Жили балаганцы спокойно и сытно, не изнуряя себя ни постами, ни молитвами. И только в дожди или в бури, когда мог уйти и погибнуть скот, все мужчины выходили к стадам, бедствовали ночами, а то и сутками. Но налаживалась погода, и снова начиналась беззаботная жизнь.

Угрюм жил с семьей Гарты в войлочной юрте. Домочадцы поднимались поздно, он вставал первым, тихонько шел к речке, умывался, крестился и кланялся на восход, читая утренние молитвы. Затем направлялся к своей кузнице с навесом из жердей, покрытых войлоком. Раздувал горн, доставал припрятанный инструмент: клещи и молот, сделанные из ствола обгоревшей пищали. Навешивал на разгорающийся огонь черный котел с водой.

Из юрты выползала заспанная и сердитая девка, средняя дочь Гарты по имени Булаг. Угрюм звал ее Булкой: так называли хлеб черкасы. Девка напоминала ему что-то круглое. Ее щеки колобками топорщились на широком лице. Из них едва высовывался остренький кончик носа. Глаза у девки были узкие и непомерно длинные. Распахнутыми крыльями морской птицы они взлетали от плоской переносицы до самых висков.

Среди балаганцев не принято было, чтобы мужчина готовил себе пищу. Наверное, отец приставил Булку в помощь дархану, и девка, сонно жмурясь и злясь на ранний подъем, ставила перед ним кувшин с молоком, деревянное блюдо с сушеным творогом. Исполнив свой долг, она уходила в юрту досыпать утренние часы. При этом смешно семенила короткими ножками, переваливаясь с боку на бок.

Угрюм смотрел ей вслед, попивал жирное, густое молоко и посмеивался над убеждением русских промышленных людей, что среди инородцев их ждет только рабство.

Слегка томясь приятным бездельем, он шел собирать кизяк, на котором железо грелось лучше, чем на обычном костре, или уходил рубить березу на древесные угли. Работы было немного, он делал ее быстро и весело. Радовался, что язык балаганцев становится ему все понятней.

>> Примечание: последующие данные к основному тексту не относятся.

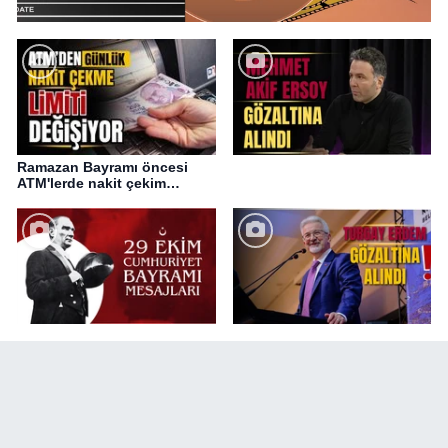
Ramazan Bayramı öncesi
ATM'lerde nakit çekim
değişikliği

Свое седло он подарил Гарте и сразу стал делать новое. Но и его пришлось подарить знатному мужику, так как своего коня все равно не было. Вскоре Угрюм высмотрел на соседнем стане молодую крепкую кобылу. Несмело поторговавшись, купил ее за пятнадцать соболей и привел в стадо Гарты. Теперь можно было делать седло для себя. На его работу уже никто не зарился: есть лошадь, нужно седло. Все было ясно и понятно.

Случались несуразицы. Как-то утром, маясь бездельем, Угрюм с мешком в руках стал собирать прошлогодние лепехи кизяка для кузницы. Его заметили из юрты. Прибежала Булка, вырвала мешок из его рук и стала собирать кизяк сама. Угрюм ходил рядом с ней, пытался помочь. Но девка обиженно вскрикнула, указывая рукой на стан: «Туда иди, не лезь не в свое дело!»

Остренький кончик носа смешно высовывался из пухлых щек. Тряслись полные губы, дрожал кругленький подбородок, а в глазах блестели слезы.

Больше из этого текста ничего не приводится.